▸ What needs to be done
Copy word for word, please, the lines of the entries below running from the one containing "зарекомендовавшим себя в" to the one containing "прежнему нишевый, но", both ends included.

▸ Exercise data
◇ ◇ ◇ ◇

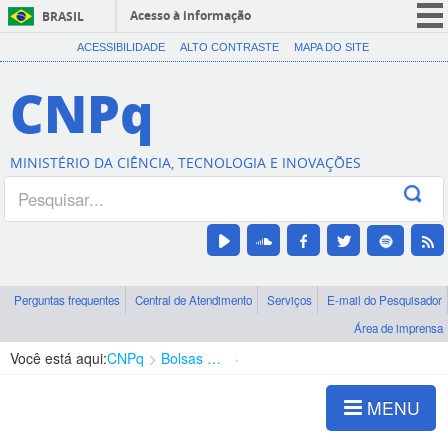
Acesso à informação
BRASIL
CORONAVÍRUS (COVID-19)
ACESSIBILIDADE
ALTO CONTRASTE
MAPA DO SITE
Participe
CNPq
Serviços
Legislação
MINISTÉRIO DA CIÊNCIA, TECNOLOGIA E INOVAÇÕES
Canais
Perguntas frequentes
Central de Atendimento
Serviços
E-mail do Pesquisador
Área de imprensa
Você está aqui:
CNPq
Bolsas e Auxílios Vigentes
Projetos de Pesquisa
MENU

◇ ◇ ◇ ◇

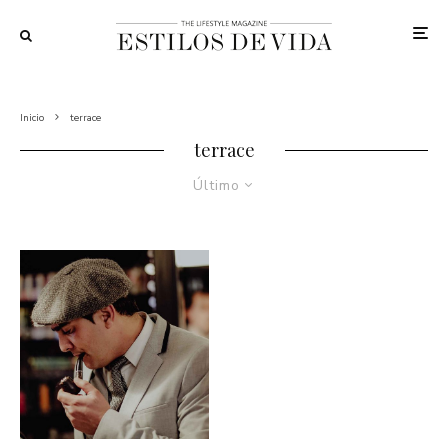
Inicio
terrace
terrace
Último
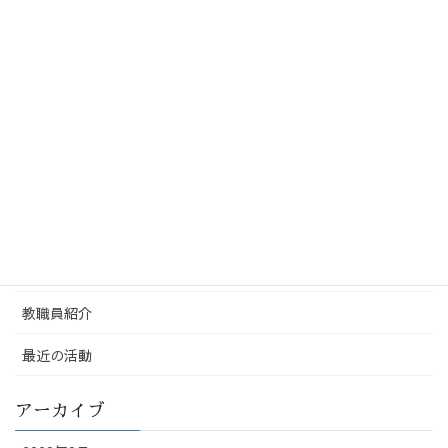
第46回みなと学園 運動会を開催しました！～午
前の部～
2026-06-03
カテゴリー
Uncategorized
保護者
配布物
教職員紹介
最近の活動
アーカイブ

◇ ◇ ◇ ◇

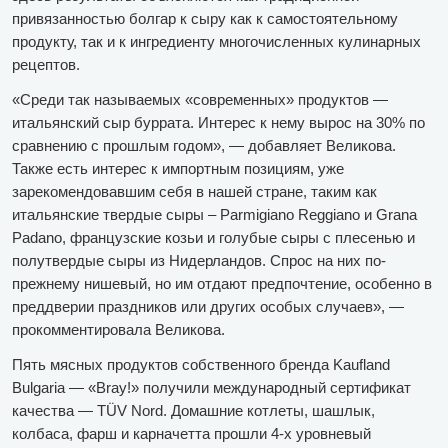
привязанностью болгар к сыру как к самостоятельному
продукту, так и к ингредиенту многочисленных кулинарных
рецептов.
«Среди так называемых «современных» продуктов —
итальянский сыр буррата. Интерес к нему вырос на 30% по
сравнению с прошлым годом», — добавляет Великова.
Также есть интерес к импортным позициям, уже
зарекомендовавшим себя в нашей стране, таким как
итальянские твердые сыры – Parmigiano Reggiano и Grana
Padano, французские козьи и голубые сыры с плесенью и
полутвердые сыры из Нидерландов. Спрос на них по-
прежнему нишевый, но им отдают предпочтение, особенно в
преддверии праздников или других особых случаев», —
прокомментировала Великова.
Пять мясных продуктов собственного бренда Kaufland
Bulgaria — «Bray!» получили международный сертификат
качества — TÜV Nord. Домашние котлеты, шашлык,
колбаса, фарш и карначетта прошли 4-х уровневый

◇ ◇ ◇ ◇

▸ Written response
зарекомендовавшим себя в нашей стране, таким как
итальянские твердые сыры – Parmigiano Reggiano и Grana
Padano, французские козьи и голубые сыры с плесенью и
полутвердые сыры из Нидерландов. Спрос на них по-
прежнему нишевый, но им отдают предпочтение, особенно в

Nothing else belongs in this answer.